> **What the task requires**
Pictures stay out; please output the remaining data exactly.

> **Provided records**
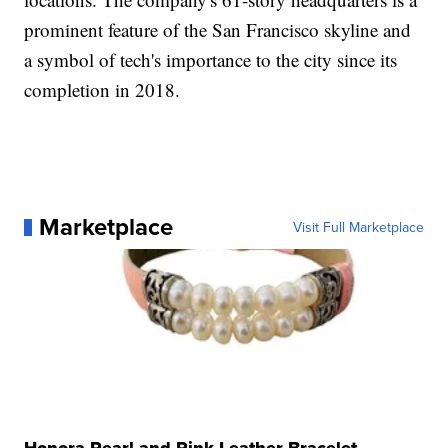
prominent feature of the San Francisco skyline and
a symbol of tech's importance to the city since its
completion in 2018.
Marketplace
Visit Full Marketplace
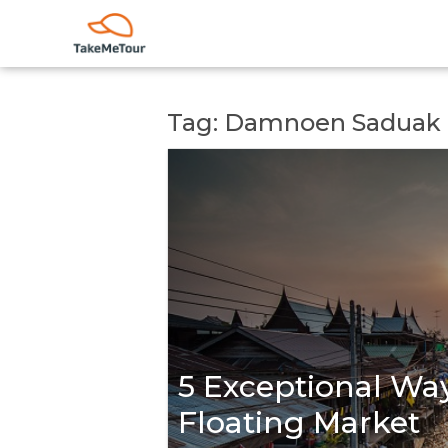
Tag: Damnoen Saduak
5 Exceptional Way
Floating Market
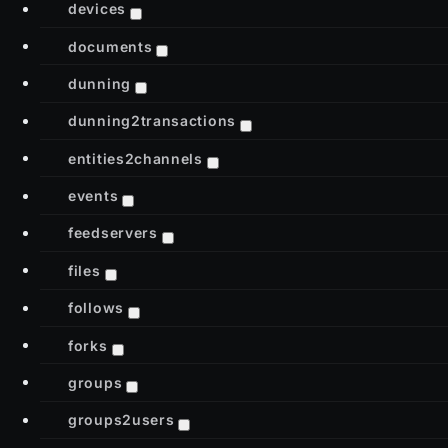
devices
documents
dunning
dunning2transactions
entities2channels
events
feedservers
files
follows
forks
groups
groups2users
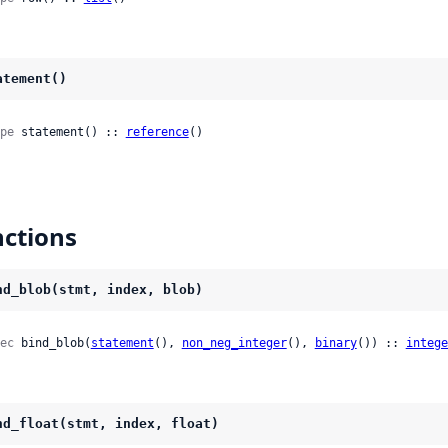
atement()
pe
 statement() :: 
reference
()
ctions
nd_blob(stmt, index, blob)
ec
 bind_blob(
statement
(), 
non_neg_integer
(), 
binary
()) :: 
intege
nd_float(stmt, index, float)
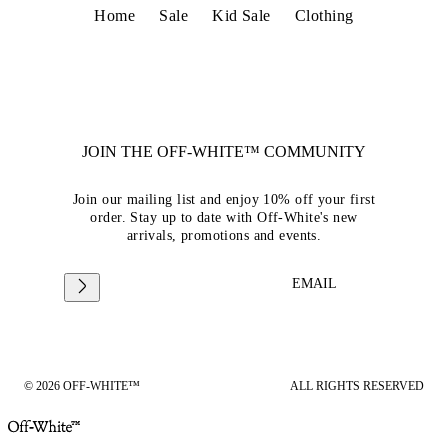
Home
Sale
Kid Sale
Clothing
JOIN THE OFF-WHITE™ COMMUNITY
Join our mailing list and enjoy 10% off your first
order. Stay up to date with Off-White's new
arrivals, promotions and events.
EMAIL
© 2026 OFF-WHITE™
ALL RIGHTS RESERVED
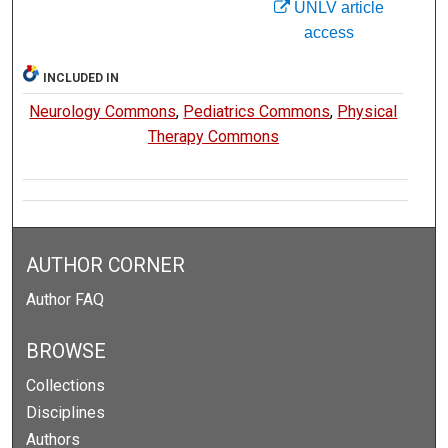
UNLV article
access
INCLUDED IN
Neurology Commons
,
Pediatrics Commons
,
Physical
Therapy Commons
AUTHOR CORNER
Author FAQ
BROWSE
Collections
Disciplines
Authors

> **Solution to this problem**
prominent feature of the San Francisco skyline and
a symbol of tech's importance to the city since its
completion in 2018.
Marketplace
Visit Full Marketplace
Tag: Damnoen Saduak
5 Exceptional Way
Floating Market
devices
documents
dunning
dunning2transactions
entities2channels
events
feedservers
files
follows
forks
groups
groups2users
atement()
pe
 statement() :: 
reference
()
ctions
nd_blob(stmt, index, blob)
ec
 bind_blob(
statement
(), 
non_neg_integer
(), 
binary
()) :: 
intege
nd_float(stmt, index, float)
Home
Sale
Kid Sale
Clothing
JOIN THE OFF-WHITE™ COMMUNITY
Join our mailing list and enjoy 10% off your first
order. Stay up to date with Off-White's new
arrivals, promotions and events.
EMAIL
© 2026 OFF-WHITE™
ALL RIGHTS RESERVED
UNLV article
access
INCLUDED IN
Neurology Commons
,
Pediatrics Commons
,
Physical
Therapy Commons
AUTHOR CORNER
Author FAQ
BROWSE
Collections
Disciplines
Authors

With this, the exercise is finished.